MEREDITH: The thing I regretted most was that I couldn’t be physically a husband. She’s as heterosexual as it comes, and that put a huge amount of guilt on me. I would have understood if she had sought intimate relations with another man.
LYNNE: But I’m just not the kind of person who can have casual sexual relationships. And I’m an ordained Episcopal deacon, and if you want to be a role model as a clergyperson, you don’t engage in that kind of activity.
Nine years ago the stress of living as a man drove Bacon to consider suicide.
LYNNE: I didn’t know what to do for him anymore. I’d been a good listener and as supportive as I knew how, but it got to where I put my foot down: I said either you get some help for this or I’ll make the appointment for you.
MEREDITH: The shrink said I was clinically depressed and put me on anti-depressants. I was in therapy for more than a year before I asked to see an endocrinologist [to talk about taking female hormones].
Discouraged by the lack of literature about transsexuals, Bacon researched and met other transgendered people.
MEREDITH: I sponsored a reception for a transsexual individual. Toward the end I went to her and said, “I’m not a totally objective scientist, I’m part of this community too.” I had told very few people. But after that I came home in a great state of euphoria. I told Lynne, “I think I’m going to transition.”
LYNNE: I was concerned about how we would do it. When you’ve taught in a community for 30 years you’ve touched a lot of people. We settled on the idea of an article in a newspaper.
MEREDITH: I wrote an eight-page letter to my colleagues. I said, “I’m going to Dallas to get facial electrolysis and this is why.” And nobody gave me grief. The university’s chancellor read the letter and hugged me. A lot of people said, “Oh, that makes sense.”
In June 2005 Bacon underwent 10 hours of facial surgery to soften the angles of her forehead, nose, chin and jaw. Later this month she is due to have more facial surgery and breast augmentation.
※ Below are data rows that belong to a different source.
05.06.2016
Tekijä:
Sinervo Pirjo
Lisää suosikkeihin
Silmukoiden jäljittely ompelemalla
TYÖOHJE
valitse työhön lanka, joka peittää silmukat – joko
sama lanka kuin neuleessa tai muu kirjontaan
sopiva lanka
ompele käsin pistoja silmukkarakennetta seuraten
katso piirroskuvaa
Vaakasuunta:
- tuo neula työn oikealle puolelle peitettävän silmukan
Next year she’ll undergo genital surgery.
MEREDITH: After I healed we had a “Tie One On with Meredith” party.
LYNNE: Wally had a vast collection of neckties and everyone got to pick one and take it home as a party favor.
MEREDITH: The electrolysis was $10,000. The first surgery was $37,500. The next one will be $23,000.
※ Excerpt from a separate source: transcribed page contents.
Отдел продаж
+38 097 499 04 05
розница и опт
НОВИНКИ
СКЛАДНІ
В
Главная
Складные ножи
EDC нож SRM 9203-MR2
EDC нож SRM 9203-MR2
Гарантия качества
LYNNE: Obviously health insurance doesn’t cover this sort of thing. So we took out a home equity loan.
MEREDITH: Lynne taught me what colors and shapes to wear. There were outfits she wouldn’t let me out of the house in. She bought my first formal dress. I still don’t know how to do eyebrows. And I’m hopeless with lipstick.
In August Bacon taught her first class as Meredith. Her students were supportive; none dropped the class. Still, adjusting to a new identity hasn’t always been easy.
MEREDITH: I feel more vulnerable now. If I’m in the parking garage late,
I look around the car before getting in. Wally wasn’t worried about that. And it’s been difficult not responding to the snickers. But the relief I feel is enormous, incomparable. And we decided to go public with this because so many people in the transgendered community are still in pain.
LYNNE: I lost sleep worrying about what the reaction would be. But nobody is running us out of town. And almost every day someone from the faculty or church will come up to me and privately tell me how much they admire us and how courageous we are.
MEREDITH: I’m not the courageous one, Lynne is the courageous one. This is the most selfish thing I’ve ever done. But our relationship has gotten better since I transitioned. We still cry with each other, we giggle with each other, that hasn’t changed. Lynne and I are best friends and soulmates forever.